Built as a front-end interface to the Outdoor Recreation Valuation (ORVal) model [3.2], the ORVal website is a game-changing online and open-access valuation tool. The UK government’s landmark 25 Year Environment Plan described ORVal as “ ground-breaking” and “ world-leading” [5.2]. Other examples of government endorsement include: HM Treasury 2018 Green Book [5.2]; Department for Communities and Local Government’s 2017 Housing White Paper [5.2]; and Public Health England’s 2020 guidance to local authority public health and planning teams [5.3].
Through these endorsements and open-access, online accessibility, ORVal has been widely adopted in many contexts. Examples include: (i) calculating ‘public realm welfare values’ in a successful GBP250 million business case for Forward Funding made to the Housing Infrastructure Fund in 2018 for the ‘Old Oak’ regeneration development delivering 25,500 new homes; (ii) supporting Kent County Council’s business case to fund its Rights of Way Improvement Plan (2018-2028) and as evidence in a related Public Enquiry; and (iii) preparing the first set of Natural Capital Accounts for greenspace in London’s public parks in 2017; where ORVal-derived recreation value accounted for over GBP17 billion, some 19% of the total gross asset value ( GBP91 billion), supporting the case for continued or improved public funding of the parks [5.3].

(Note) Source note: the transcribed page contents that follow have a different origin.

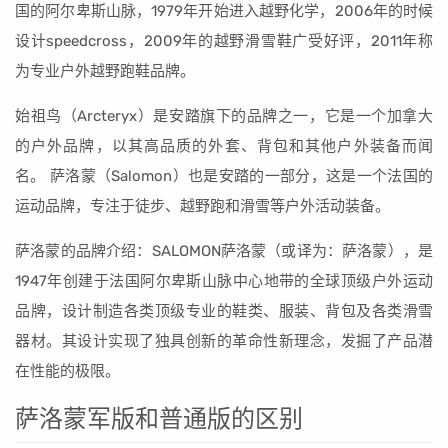
国的阿尔卑斯山脉，1979年开始进入越野化学，2006年的时候
设计speedcross，2009年的越野滑雪鞋广受好评，2011年称
为专业户外越野跑鞋品牌。
始祖鸟（Arcteryx）是安踏旗下的品牌之一，它是一个加拿大
的户外品牌，以其高品质的外套、背包和其他户外装备而闻
名。 萨洛蒙（Salomon）也是安踏的一部分，这是一个法国的
运动品牌，专注于徒步、越野跑和滑雪等户外活动装备。
萨洛蒙的品牌介绍：SALOMON萨洛蒙（或译为：萨洛蒙），是
1947年创建于法国阿尔卑斯山脉中心地带的全球顶级户外运动
品牌，设计制造各类顶级专业的鞋类、服装、背包及各类滑雪
器材。其设计实现了独具创新的革命性新理念，发掘了产品潜
在性能的极限。
萨洛蒙军版和普通版的区别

Survey evidence demonstrates that use of ORVal has also delivered improvements to practitioner’s working practices in terms of improved quality, efficiency, flexibility and productivity and has led to better evidenced decision-making [5.4]. Additionally, ORVal has become the ‘go-to’ tool for a range of private sector businesses, including Mott MacDonald, AECOM, JBA Consulting and Eftec [5.4]. Director of environmental consultancy Eftec, said it had “ inspired” them and was “ a game-changer” [5.4].
In writing to personally thank Prof. Day and the LEEP team for their work developing ORVal, Defra’s Deputy Director of the Environment Analysis Unit wrote:
“*ORVal has, without precedent…. been uniquely empowering in the way it enables non-specialists rapidly to access and to understand the substantial public value provided by accessible natural environments, and how this varies spatially.*” [5.2]
Funded by Defra (2016-19), LEEP also developed NEVO, an open-access, online version of the Natural Environment Valuation (NEV) suite of models [3.4]. A unique application, NEVO is unprecedented in bringing the power of integrated modelling to the fingertips of practitioners needing to assess a diverse range of environmental costs and benefits arising from changes in land-use in the UK.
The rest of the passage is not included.